Also much less distracting to a reader than using real world cursing.


----------



## Addison (Jul 1, 2015)

In real life, which is rare, it's usually one word, sometimes two. 

In stories it depends on which character as they all come from different backgrounds. One does so much as say words as he does make angry noises. Like Tim Taylor grunts meet excited monkey. One speaks in Greek, the other doesn't say anything unless he's either REALLY ticked or thinks the person deserves his worst, a third is not afraid to speak what she's thinking and the final one can't string words together but in the end he'll make a noise and do something. 

So there's all kinds of ways. Look at where the characters started and everything that happened to them up to the point where they're needed to say something. 

Happy Writing.


----------



## Bruce McKnight (Jul 2, 2015)

Given the American theme of swearing with Christian influence ("g-d- it" and "J.C.!"), I model most of my swearing around religion.

My world has a few major religions, with their own specific curses. Those who worship The Ten Gods would say "By The Ten!" Followers of the animal gods would say something like "Mother of Wolves!" People who follow the Elemental Gods would say "Holy Elements!"

I tried (with mild success) to get curses around three syllables because it seems that the English language gravitates towards that with the rampant popularity of three-syllable curses like "g-d it", "j.c.", and even old agnostic standbys like "f- that s-" and "f'n A!"

I'm struggling to think of any ideas off the top of my head where books has made up real good world-specific swear words.


----------



## Bropocalypse (Jul 18, 2015)

I'm not a huge fan of elaborate swearing. I prefer good, old-fashioned curses that we know and love in the real world. They will always have more weight than anything we could invent ourselves.


----------



## X Equestris (Jul 19, 2015)

stephenspower said:


> Curses are generally built around defecation, sex (where it's taboo) and profaning the gods (where there are gods).

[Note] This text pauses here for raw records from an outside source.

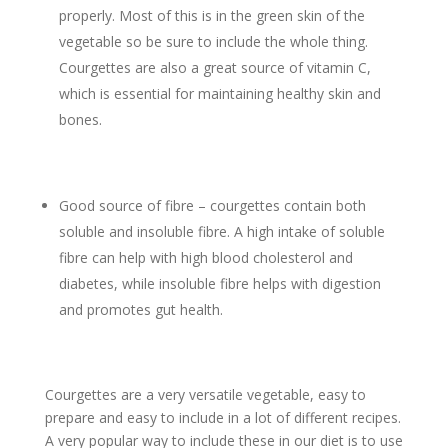
properly. Most of this is in the green skin of the
vegetable so be sure to include the whole thing.
Courgettes are also a great source of vitamin C,
which is essential for maintaining healthy skin and
bones.
Good source of fibre – courgettes contain both
soluble and insoluble fibre. A high intake of soluble
fibre can help with high blood cholesterol and
diabetes, while insoluble fibre helps with digestion
and promotes gut health.
Courgettes are a very versatile vegetable, easy to
prepare and easy to include in a lot of different recipes.
A very popular way to include these in our diet is to use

What cultural taboos and profanities would your culture then inspire?



Don't forget calling one's parentage into question.


----------



## Bropocalypse (Jul 19, 2015)

X Equestris said:


> Don't forget calling one's parentage into question.



I seem to recall an anthropology professor telling me that when it comes to insults, a common theme across cultures is the insinuation that group X's men are weak and the women are ugly.


----------



## SeverinR (Jul 21, 2015)

a surprised painful encounter is usually a one syllable curse, in English it tends to be a four letter word.
A prolonged painful encounter tends to be multiple syllable curse words, I would agree with the 3 syllable maybe a fourth.
Then the proverbial sailor could probably run a chain of profanity of 30 syllables or more.


----------